▸ What to work on:
Word for word, copy the records and drop the pictures.

▸ Input for this task:
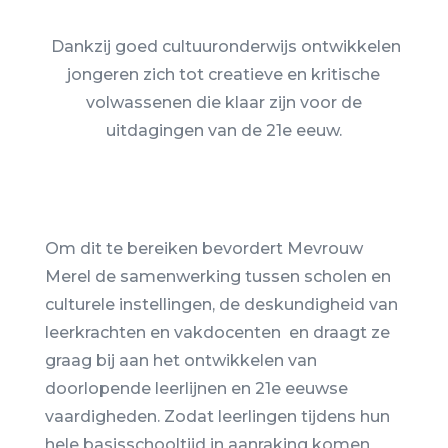
Dankzij goed cultuuronderwijs ontwikkelen
jongeren zich tot creatieve en kritische
volwassenen die klaar zijn voor de
uitdagingen van de 21e eeuw.
Om dit te bereiken bevordert Mevrouw
Merel de samenwerking tussen scholen en
culturele instellingen, de deskundigheid van
leerkrachten en vakdocenten en draagt ze
graag bij aan het ontwikkelen van
doorlopende leerlijnen en 21e eeuwse
vaardigheden. Zodat leerlingen tijdens hun
hele basisschooltijd in aanraking komen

▸ Expected output:
Dankzij goed cultuuronderwijs ontwikkelen
jongeren zich tot creatieve en kritische
volwassenen die klaar zijn voor de
uitdagingen van de 21e eeuw.
Om dit te bereiken bevordert Mevrouw
Merel de samenwerking tussen scholen en
culturele instellingen, de deskundigheid van
leerkrachten en vakdocenten en draagt ze
graag bij aan het ontwikkelen van
doorlopende leerlijnen en 21e eeuwse
vaardigheden. Zodat leerlingen tijdens hun
hele basisschooltijd in aanraking komen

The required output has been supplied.